Mary, who’s sitting beside Sam now, looks up at Cas fondly.

“I think we have a lot to thank Cas for,” she says, smiling at him. With the hand that’s not resting on Dean’s knee, she reaches up and grabs Cas’ free one. At first, Cas looks surprised, but the surprise melts into contentment, and he smiles back at her.

Sam looks like he’s about to clap Dean on the shoulder when he stops in mid-air, eyes gone wide.

“Whoa,” he says, staring at Dean’s shoulder. “What’s that?”

It’s an awkward angle for Dean (who’s still shirtless), but he can just barely make out the shape of an extremely clear handprint on his shoulder.
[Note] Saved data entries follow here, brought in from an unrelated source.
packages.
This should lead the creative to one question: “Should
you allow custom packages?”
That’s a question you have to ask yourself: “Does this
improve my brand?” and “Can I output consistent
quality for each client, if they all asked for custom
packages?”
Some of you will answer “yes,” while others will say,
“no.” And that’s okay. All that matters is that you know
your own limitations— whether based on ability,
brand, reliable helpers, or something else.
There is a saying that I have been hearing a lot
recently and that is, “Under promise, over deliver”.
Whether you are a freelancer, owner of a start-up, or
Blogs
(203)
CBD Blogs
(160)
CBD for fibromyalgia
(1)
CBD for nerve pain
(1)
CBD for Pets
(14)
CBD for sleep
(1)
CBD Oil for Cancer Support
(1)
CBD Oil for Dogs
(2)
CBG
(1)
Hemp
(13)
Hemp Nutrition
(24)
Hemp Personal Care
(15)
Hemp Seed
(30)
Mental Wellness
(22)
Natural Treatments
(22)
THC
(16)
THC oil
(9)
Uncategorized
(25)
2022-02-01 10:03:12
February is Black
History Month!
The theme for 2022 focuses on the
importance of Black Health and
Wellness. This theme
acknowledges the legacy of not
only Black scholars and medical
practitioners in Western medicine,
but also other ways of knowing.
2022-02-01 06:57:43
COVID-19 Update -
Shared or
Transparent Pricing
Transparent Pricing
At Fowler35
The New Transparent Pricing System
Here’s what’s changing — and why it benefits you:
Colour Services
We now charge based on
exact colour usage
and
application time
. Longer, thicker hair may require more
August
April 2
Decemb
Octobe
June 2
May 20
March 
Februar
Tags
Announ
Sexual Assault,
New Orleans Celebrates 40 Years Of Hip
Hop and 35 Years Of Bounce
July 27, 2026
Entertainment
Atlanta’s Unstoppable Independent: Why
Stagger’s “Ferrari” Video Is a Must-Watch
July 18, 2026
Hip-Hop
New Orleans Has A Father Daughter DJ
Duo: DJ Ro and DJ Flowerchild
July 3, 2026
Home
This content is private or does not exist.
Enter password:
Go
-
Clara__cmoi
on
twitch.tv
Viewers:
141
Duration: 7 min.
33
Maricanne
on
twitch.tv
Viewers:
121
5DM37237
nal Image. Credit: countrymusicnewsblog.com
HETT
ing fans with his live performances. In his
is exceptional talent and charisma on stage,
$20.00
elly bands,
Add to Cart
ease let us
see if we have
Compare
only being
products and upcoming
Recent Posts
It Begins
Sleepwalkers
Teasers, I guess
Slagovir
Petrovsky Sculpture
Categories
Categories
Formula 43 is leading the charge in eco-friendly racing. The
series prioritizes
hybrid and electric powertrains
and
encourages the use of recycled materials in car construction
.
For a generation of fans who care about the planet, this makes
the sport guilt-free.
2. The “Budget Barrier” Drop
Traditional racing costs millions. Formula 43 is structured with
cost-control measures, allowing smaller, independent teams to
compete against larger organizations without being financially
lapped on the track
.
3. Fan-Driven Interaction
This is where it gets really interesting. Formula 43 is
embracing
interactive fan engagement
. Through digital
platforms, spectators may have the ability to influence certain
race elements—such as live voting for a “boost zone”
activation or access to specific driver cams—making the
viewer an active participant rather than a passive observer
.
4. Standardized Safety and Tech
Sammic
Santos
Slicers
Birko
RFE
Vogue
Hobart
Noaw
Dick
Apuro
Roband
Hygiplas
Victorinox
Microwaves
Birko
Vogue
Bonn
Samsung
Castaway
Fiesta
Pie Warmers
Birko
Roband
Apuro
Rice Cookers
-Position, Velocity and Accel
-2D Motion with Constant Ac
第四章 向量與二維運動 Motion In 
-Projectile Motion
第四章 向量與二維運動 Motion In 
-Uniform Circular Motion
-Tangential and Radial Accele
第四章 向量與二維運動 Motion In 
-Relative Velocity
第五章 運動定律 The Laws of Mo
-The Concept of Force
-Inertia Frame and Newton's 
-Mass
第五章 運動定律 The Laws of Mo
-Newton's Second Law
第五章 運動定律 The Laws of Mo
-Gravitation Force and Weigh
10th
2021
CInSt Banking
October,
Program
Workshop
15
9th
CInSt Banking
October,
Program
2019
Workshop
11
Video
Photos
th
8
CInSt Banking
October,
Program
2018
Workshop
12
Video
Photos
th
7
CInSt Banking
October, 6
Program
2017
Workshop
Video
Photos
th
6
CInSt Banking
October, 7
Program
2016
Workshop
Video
Recalling the feeling of a hand gripping his shoulder back in the basement, Dean looks to Cas for an explanation.

Cas shrugs.

“You were covered in ash,” he explains, “but my hands were pretty sweaty, so I guess they cleared some of the grime off.”
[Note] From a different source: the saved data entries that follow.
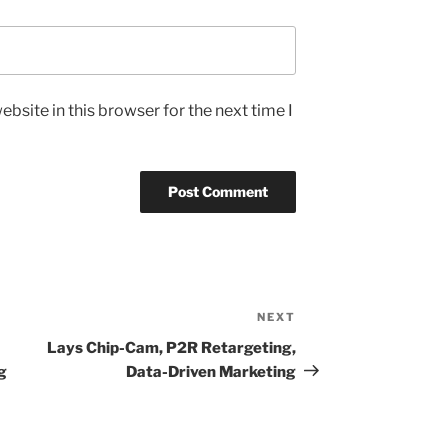
bsite in this browser for the next time I
NEXT
Next
Post
Lays Chip-Cam, P2R Retargeting,
g
Data-Driven Marketing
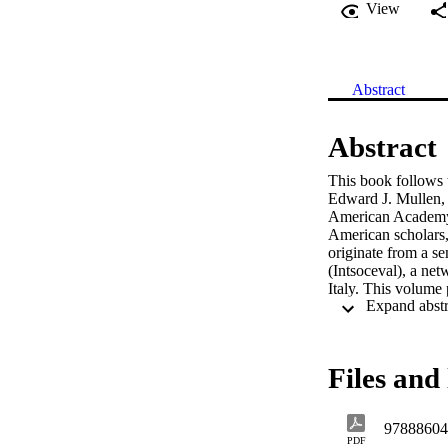
View
Abstract
Abstract
This book follows t
Edward J. Mullen, 
American Academy o
American scholars, 
originate from a s
(Intsoceval), a ne
Italy. This volume 
eminent social wor
Files and 
97888604
PDF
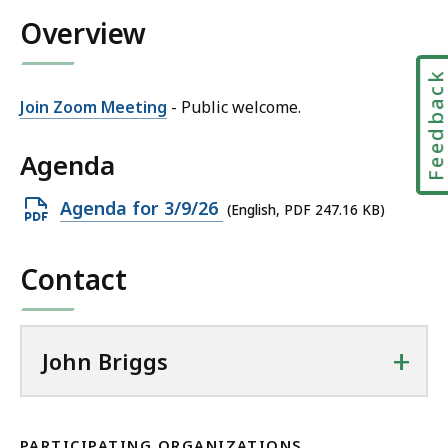
h
i
Overview
n
l
B
J
r
Feedbac
o
i
Join Zoom Meeting
- Public welcome.
h
g
n
g
Agenda
B
s
r
a
Open
Agenda for 3/9/26
(English, PDF 247.16 KB)
i
t
PDF
g
file,
g
Contact
247.16
s
KB,
a
t
+
John Briggs
PARTICIPATING ORGANIZATIONS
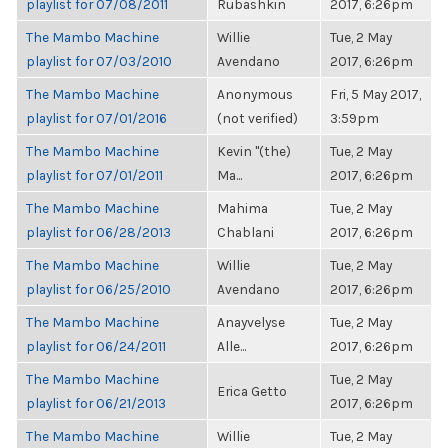
playlist for 07/08/2011
Rubashkin
2017, 6:26pm
The Mambo Machine
Willie
Tue, 2 May
playlist for 07/03/2010
Avendano
2017, 6:26pm
The Mambo Machine
Anonymous
Fri, 5 May 2017,
playlist for 07/01/2016
(not verified)
3:59pm
The Mambo Machine
Kevin "(the)
Tue, 2 May
playlist for 07/01/2011
Ma...
2017, 6:26pm
The Mambo Machine
Mahima
Tue, 2 May
playlist for 06/28/2013
Chablani
2017, 6:26pm
The Mambo Machine
Willie
Tue, 2 May
playlist for 06/25/2010
Avendano
2017, 6:26pm
The Mambo Machine
Anayvelyse
Tue, 2 May
playlist for 06/24/2011
Alle...
2017, 6:26pm
The Mambo Machine
Tue, 2 May
Erica Getto
playlist for 06/21/2013
2017, 6:26pm
The Mambo Machine
Willie
Tue, 2 May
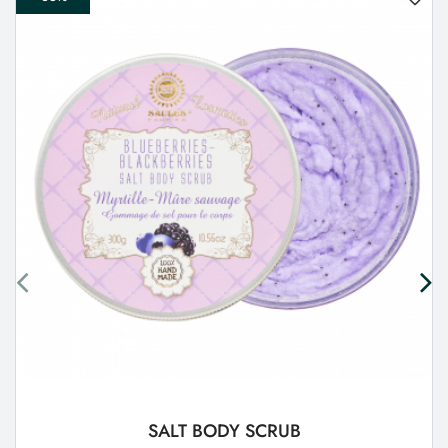
SALT BODY SCRUB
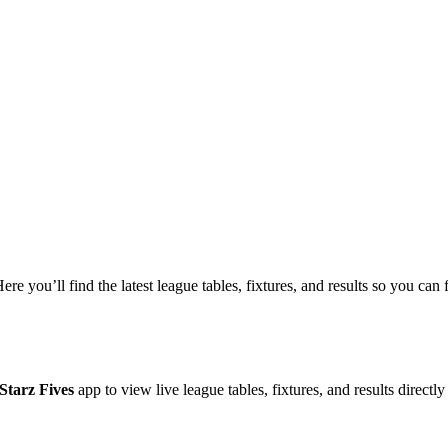
Here you’ll find the latest league tables, fixtures, and results so you c
Starz Fives
app to view live league tables, fixtures, and results directl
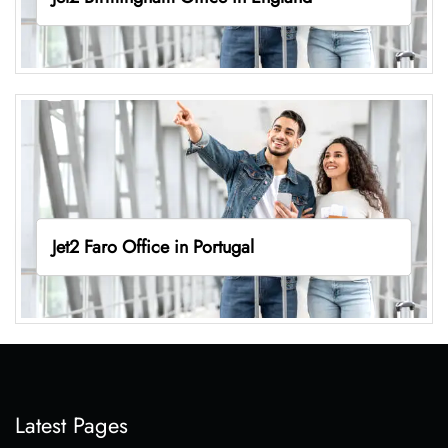
Jet2 Faro Office in Portugal
Latest Pages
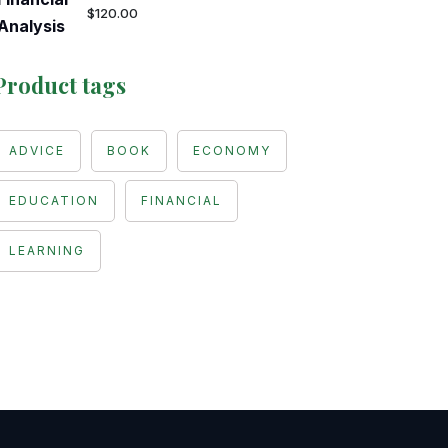
$
120.00
Product tags
ADVICE
BOOK
ECONOMY
EDUCATION
FINANCIAL
LEARNING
Dean examines the handprint as best he can. He’s never been interested in tattoos before, but he suddenly feels the urge coming on.
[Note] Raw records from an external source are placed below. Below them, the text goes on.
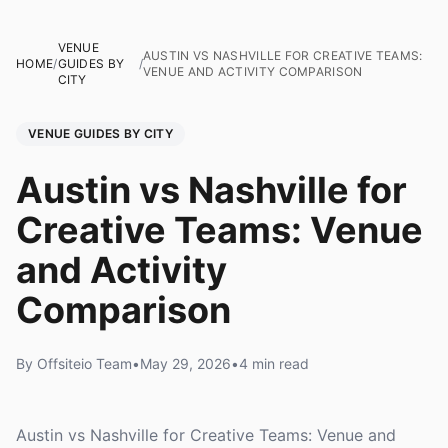
VENUE
AUSTIN VS NASHVILLE FOR CREATIVE TEAMS:
HOME
/
GUIDES BY
/
VENUE AND ACTIVITY COMPARISON
CITY
VENUE GUIDES BY CITY
Austin vs Nashville for
Creative Teams: Venue
and Activity
Comparison
By Offsiteio Team
•
May 29, 2026
•
4 min read
Austin vs Nashville for Creative Teams: Venue and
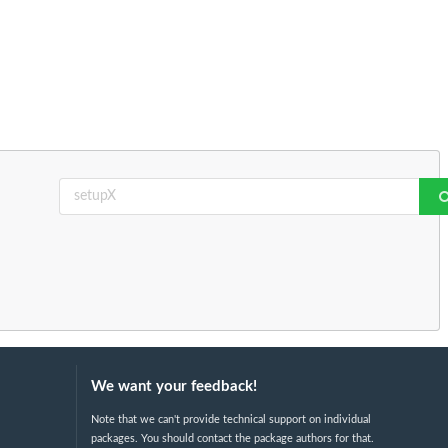
We want your feedback!
Note that we can't provide technical support on individual
packages. You should contact the package authors for that.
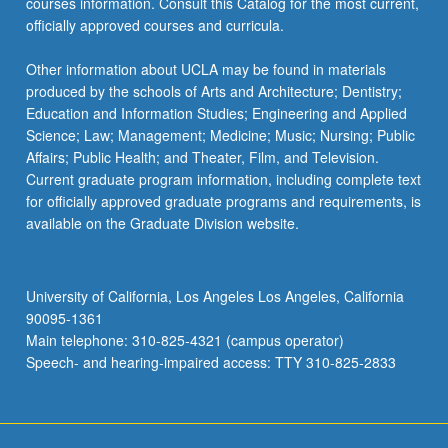
courses information. Consult this Catalog for the most current,
officially approved courses and curricula.
Other information about UCLA may be found in materials
produced by the schools of Arts and Architecture; Dentistry;
Education and Information Studies; Engineering and Applied
Science; Law; Management; Medicine; Music; Nursing; Public
Affairs; Public Health; and Theater, Film, and Television.
Current graduate program information, including complete text
for officially approved graduate programs and requirements, is
available on the Graduate Division website.
University of California, Los Angeles Los Angeles, California
90095-1361
Main telephone: 310-825-4321 (campus operator)
Speech- and hearing-impaired access: TTY 310-825-2833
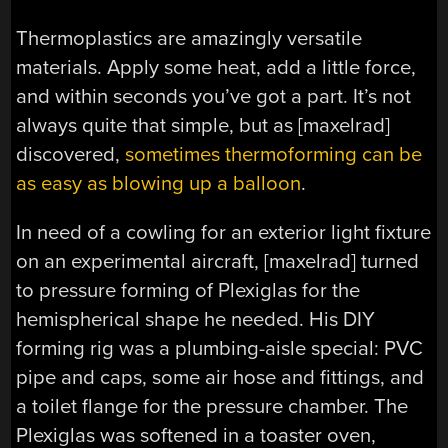
Thermoplastics are amazingly versatile
materials. Apply some heat, add a little force,
and within seconds you’ve got a part. It’s not
always quite that simple, but as [maxelrad]
discovered,
sometimes thermoforming can be
as easy as blowing up a balloon
.
In need of a cowling for an exterior light fixture
on an experimental aircraft, [maxelrad] turned
to pressure forming of Plexiglas for the
hemispherical shape he needed. His DIY
forming rig was a plumbing-aisle special: PVC
pipe and caps, some air hose and fittings, and
a toilet flange for the pressure chamber. The
Plexiglas was softened in a toaster oven,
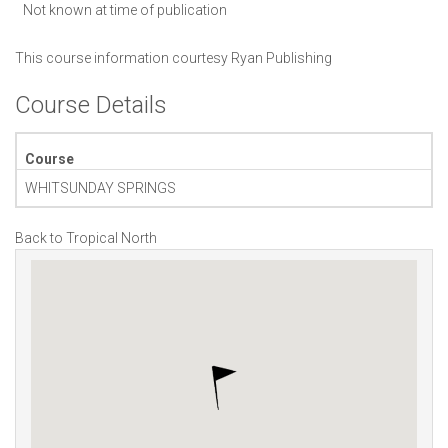
Not known at time of publication
This course information courtesy
Ryan Publishing
Course Details
Course
WHITSUNDAY SPRINGS
Back to Tropical North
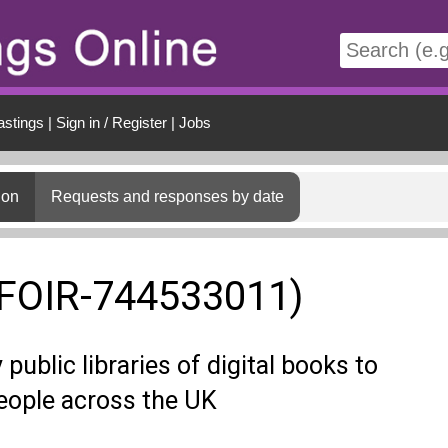
t
astings
|
Sign in / Register
|
Jobs
ion
Requests and responses by date
(FOIR-744533011)
public libraries of digital books to
eople across the UK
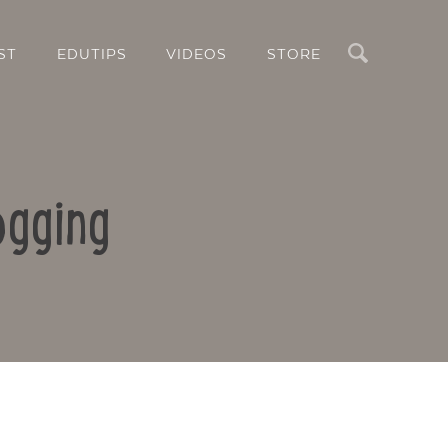
Search
ST
EDUTIPS
VIDEOS
STORE
ogging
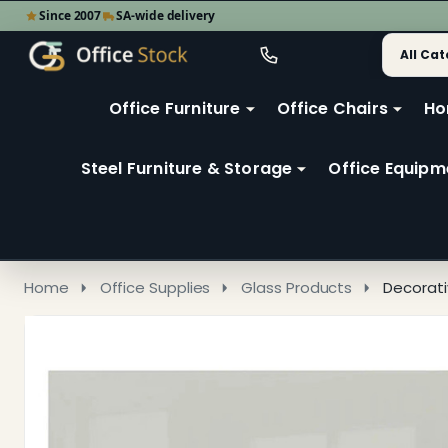
Since 2007
SA-wide delivery
Search
Go
Go
Ignore
to
to
search
user
Office Furniture
Office Chairs
Ho
search
2
Steel Furniture & Storage
Office Equipm
Home
Office Supplies
Glass Products
Decorati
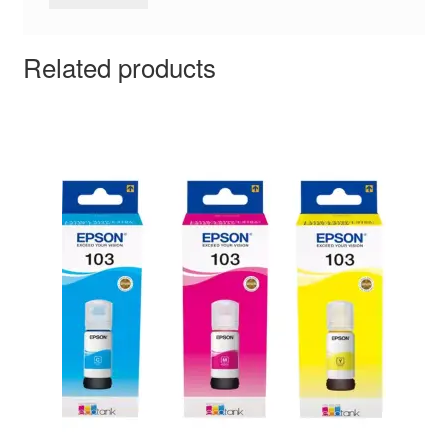
Related products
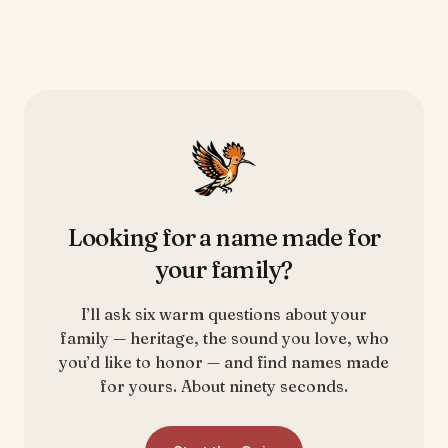
Looking for a name made for
your family?
I’ll ask six warm questions about your
family — heritage, the sound you love, who
you’d like to honor — and find names made
for yours. About ninety seconds.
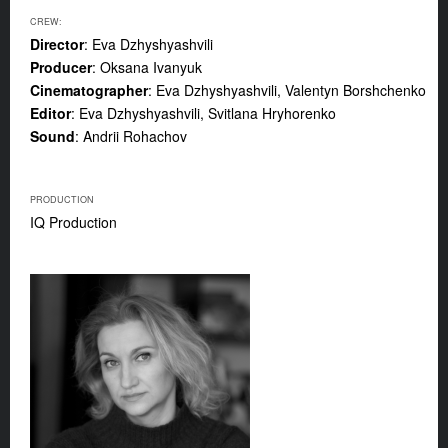
CREW:
Director
: Eva Dzhyshyashvili
Producer
: Oksana Ivanyuk
Cinematographer
: Eva Dzhyshyashvili, Valentyn Borshchenko
Editor
: Eva Dzhyshyashvili, Svitlana Hryhorenko
Sound
: Andrii Rohachov
PRODUCTION
IQ Production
He remembers that just before he blacked out in the basement, he thought he was in hell.

Cas pulled him out of hell.

***

Sam and Mary give him and Cas what they call some “alone time”, sharing amused grins with each other as Mary says it. As they walk away, Sam turns around and blows a kiss at them.

Dean flips him the bird.

Dean and Cas don’t say much. They just watch the firefighters try to put out the blaze in silence.

Finally, the fire is out.

It’s only then that Dean turns to Cas, gaze speculative, and says, “Cas, I think I want to do that.”

***

The official cause of the fire is unknown, chalked up to a gas leak.

Dean isn’t so sure. Azazel’s last words to him still make it hard for him to sleep at night. Sometimes he thinks that one day, maybe after fighting as many fires as he can, he can help catch people like Azazel before the fires start in the first place.

There are a lot of headaches in the following weeks. Insurance, reporters, nosy civilians; all of it dealt with by a flustered Mary, a flippant Dean, a perky Sam, and as ever, a stoic Cas.

In a surprising showing of good will, Joan opens her home to them. (Dean thinks, with a great deal of persuasion on Cas’ part.) It’s a crowded house, but Dean secretly thinks it’s good Cas is here. _Here_ may not be home to Cas anymore- not by a long shot, if the cool way he regards the rest of his family is anything to go by- but maybe someday they can learn to come back together.

Dean is optimistic. He’s seen it happen.

By now, all of Cas’ siblings have left home, but once they hear about the fire, they each drop in for a while to check up on things. (Minus Anna and Gabriel, who Cas figures are long gone, nameless and happy in a state far away from theirs). Michael and Cas probably have the awkwardest, most formal family reunion Dean’s ever seen, and he actually has to avert his eyes when Michael leans in to hug Cas. Balthazar at least was a lot more relaxed, though still a total dick.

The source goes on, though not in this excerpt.